Task prompt
Give back the records in their entirety, exactly.

Saved entries
* * * *

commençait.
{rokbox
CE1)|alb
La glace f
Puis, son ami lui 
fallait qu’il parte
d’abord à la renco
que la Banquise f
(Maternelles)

* * * *

Task result
commençait.
{rokbox
CE1)|alb
La glace f
Puis, son ami lui 
fallait qu’il parte
d’abord à la renco
que la Banquise f
(Maternelles)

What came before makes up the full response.